The transmission of this data is facilitated by Content Delivery Networks (CDNs), server systems around the world that are typically owned by large technology companies such as Amazon CloudFront and Akamai and improve the efficiency of transmission of data on the Internet. CDNs work like data warehouses, storing copies of web content in various places to shorten the time between when a user clicks on a link and when a web page loads. CDNs connect to networks operated by ISPs and speed up data transmission by “shipping” content from a nearby facility, rather than requiring it to travel from the peripheral provider’s headquarters, to the end user .

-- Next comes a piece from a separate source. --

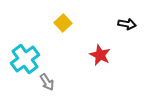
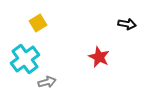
yellow square: moved 25 px left; rotated 12 degrees clockwise
red star: moved 1 px left, 2 px down
gray arrow: rotated 72 degrees counterclockwise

Internet speeds enjoyed by customers are determined by the slowest link in that system (usually the last mile) and depend on two related network metrics:

  • Bandwidth is the amount of data a network can transmit, measured in megabits per second (Mbps). More bandwidth allows for a faster connection.
  • Throughput is the amount of data that can pass through a communication system.

The relationship between them is like a road. Bandwidth is the number of lanes and throughput is the amount of traffic. The wider the road, the more traffic it can carry at full speed before becoming congested and slowing down. The backbone is most like an interstate highway, providing high bandwidth, while the middle mile could be a major urban artery and the last mile would be more like a residential street.

However, congestion can occur at any part of the network. For example, a last mile provider may have sufficient bandwidth to serve local customers, but traffic may be slowed by congestion at the point of connection to the middle mile portion of the network.